Categories: Economy

Government refuses to manage imported gas, passing additional costs onto consumers

The economic conflict surrounding the sustainable equation of rates and subsidies for natural gas has created a new problem for the energy sector. The government is working to dismantle the scheme inherited from the previous administration, which has led to challenges in paying for imports of Liquefied Natural Gas (LNG) that arrive by boat to the Buenos Aires port of Escobar. Recent increases in gas rates have only validated wholesale prices based on contracts between oil companies, national production, and distributors, formalized with the Plan Gas.

However, Resolution 41/2024 issued by the Ministry of Energy at the end of March did not pass on the estimated cost of imports to users. This cost is typically higher than local production, which could pose a risk to the economic contracts within the sector. While physical gas supply is not in danger, the economic responsibility for these imports is uncertain.

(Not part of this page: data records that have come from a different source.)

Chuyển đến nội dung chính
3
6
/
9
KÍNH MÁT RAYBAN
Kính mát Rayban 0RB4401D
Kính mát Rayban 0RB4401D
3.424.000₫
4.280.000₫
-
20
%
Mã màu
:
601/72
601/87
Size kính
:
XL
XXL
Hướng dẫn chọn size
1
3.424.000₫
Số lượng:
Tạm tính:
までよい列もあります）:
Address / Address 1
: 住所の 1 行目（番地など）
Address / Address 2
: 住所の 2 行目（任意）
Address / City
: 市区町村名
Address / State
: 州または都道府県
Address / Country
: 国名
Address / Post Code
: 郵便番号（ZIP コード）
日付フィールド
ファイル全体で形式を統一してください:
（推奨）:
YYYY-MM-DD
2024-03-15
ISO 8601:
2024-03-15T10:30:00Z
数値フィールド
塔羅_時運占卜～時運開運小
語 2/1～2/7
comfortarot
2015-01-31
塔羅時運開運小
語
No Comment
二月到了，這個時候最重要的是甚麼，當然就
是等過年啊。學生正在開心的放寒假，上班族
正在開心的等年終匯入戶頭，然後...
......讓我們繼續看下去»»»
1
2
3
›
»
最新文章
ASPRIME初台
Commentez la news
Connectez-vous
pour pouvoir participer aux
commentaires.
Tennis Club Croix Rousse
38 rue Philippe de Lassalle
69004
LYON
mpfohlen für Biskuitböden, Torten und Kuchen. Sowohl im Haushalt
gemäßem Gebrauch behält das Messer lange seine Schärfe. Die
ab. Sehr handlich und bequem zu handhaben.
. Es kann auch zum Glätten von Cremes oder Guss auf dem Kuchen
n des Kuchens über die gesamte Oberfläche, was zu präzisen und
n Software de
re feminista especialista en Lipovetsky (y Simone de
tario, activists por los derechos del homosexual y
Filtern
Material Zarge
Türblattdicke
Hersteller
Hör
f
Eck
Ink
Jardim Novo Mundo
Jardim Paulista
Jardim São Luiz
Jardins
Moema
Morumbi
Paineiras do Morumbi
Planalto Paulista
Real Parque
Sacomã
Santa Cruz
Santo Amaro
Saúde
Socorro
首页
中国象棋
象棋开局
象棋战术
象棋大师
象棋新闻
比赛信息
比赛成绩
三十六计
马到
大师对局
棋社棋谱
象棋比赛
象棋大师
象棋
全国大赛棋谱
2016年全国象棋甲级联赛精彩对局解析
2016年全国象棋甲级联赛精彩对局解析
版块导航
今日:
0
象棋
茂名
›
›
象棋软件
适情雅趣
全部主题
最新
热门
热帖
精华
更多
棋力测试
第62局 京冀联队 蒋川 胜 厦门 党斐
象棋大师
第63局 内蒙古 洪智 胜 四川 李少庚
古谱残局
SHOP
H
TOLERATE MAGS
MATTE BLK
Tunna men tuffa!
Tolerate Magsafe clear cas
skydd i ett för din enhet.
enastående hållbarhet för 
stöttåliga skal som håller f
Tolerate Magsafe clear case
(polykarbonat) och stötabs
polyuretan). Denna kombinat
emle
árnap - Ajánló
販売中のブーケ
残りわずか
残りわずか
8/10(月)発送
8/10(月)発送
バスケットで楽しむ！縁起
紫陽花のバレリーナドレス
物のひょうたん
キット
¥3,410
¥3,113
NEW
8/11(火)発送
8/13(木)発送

The government has been struggling to find buyers for imported gas, with distributors hesitant to commit without clarity on cost transfer.

The gas law regulates distributors and establishes a principle of neutrality, preventing them from earning or losing money on the gas component. Distributors are supposed to deliver gas to users at regulated rates. However, recent increases in gas prices have affected both high and low-income households, as well as businesses and industries.

The government is attempting to reduce the reliance on imports through initiatives like the President Néstor Kirchner Gasduct (GPNK) of Vaca Muerta. This aims to lower the cost of local supply and subsidies by transporting national production at lower prices than imported gas. Other variables such as hydroelectric energy supply and demand due to the recession also play a role in the energy sector’s challenges.

As rates continue to increase and the government finalizes its Basic Energy Basket, the future of gas subsidies and pricing remains uncertain. The sector is facing complex economic conflicts that will require decisive action to ensure stability and sustainability in the energy market.